Early Intervention is designed to help the family build a foundation that puts the child on a path to succeed. In Elias’ case many approaches have been attempted but there has been limited success. A focused and centralized approach is necessary among the disciplines. It would have given information towards us having more effective use of the 58 days we have left and provide a roadmap for success. But Elias didn’t fit the cookie cutter well enough to be approved. The system lacked clarity and transparency along with the coordinator’s breeching the integrity with untimely submissions. Elias has never been at a medically stable point to attempt this before now. He has spent half his life in a hospital bed for God’s sake. On May 1 he turns 3 and is ineligible for service. He will have only received 17 out of 36 months of what the system defines as “valuable intervention.” That is less than half! In his most needed area, speech, he will only have benefited from 10 total months, because in Maryland they said it was not age appropriate. Another false leading!So because he has a disease and medical complexities that force him in and out of a hospital he is punished by taking the time away. How is this an effective model for complex medical needs children? You could at least offer this final opportunity to gain some insight. These bureaucrats never saw Elias as a child, just as somewhere to cut. They never looked at the whole picture including the number of months he spent in a hospital or how many surgeries. For a program that is designed to protect the interest of those with disabilities and provide a stronger foundation to help offset future education costs, for Elias early intervention has been a failure. Based on all the “scoring” Elias is only at a 12-14 month developmental stage. We know he is capable of more but that is the system they use to grade. He is barely at 1/3 his age level according to this, yet you deny? Ignorance!

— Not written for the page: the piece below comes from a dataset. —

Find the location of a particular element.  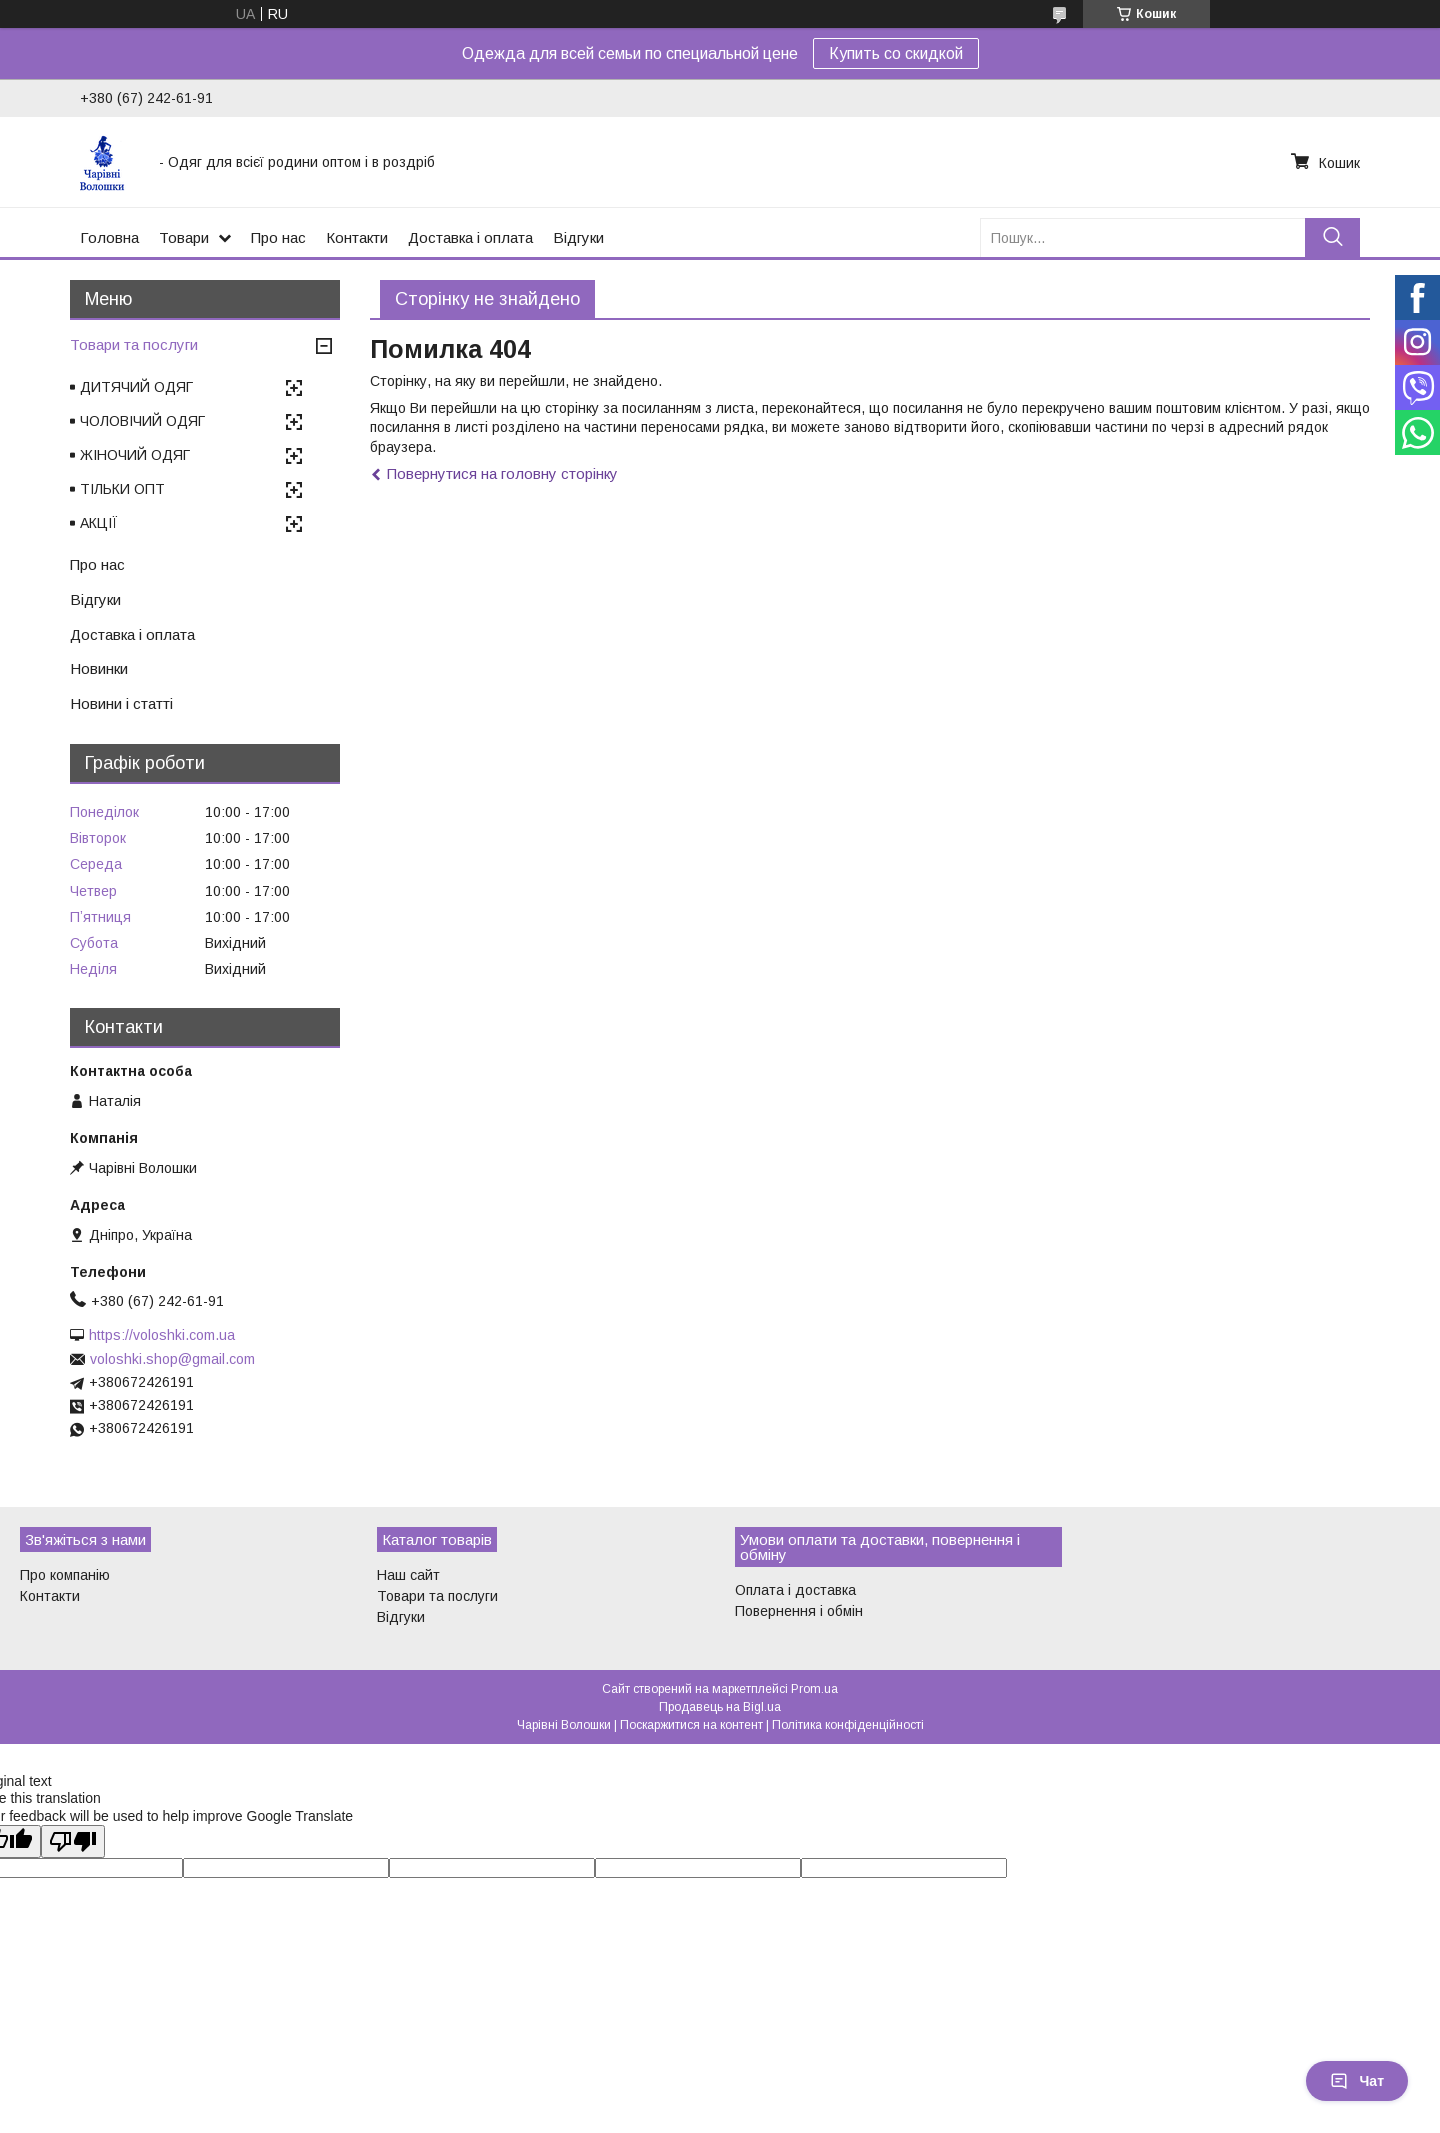 Повернутися на головну сторінку is located at coordinates (502, 473).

It is a shame the therapist that help Elias are forced to deal with such inconsistency. I suppose it is a hazard of the career choice. No weight is even given from them outside of the basic documentation, which they obviously have not been given clear guidance to effectively provide the type of information these cookie maker bureaucrats want. We began this process December 29th and have jumped through hoop after hoop, busted through red tape and hurdles. We have stressed over this and hounded those responsible for submissions. It almost felt as thought they were stalling. All for a denial, it is a tough advocacy loss after a long fight.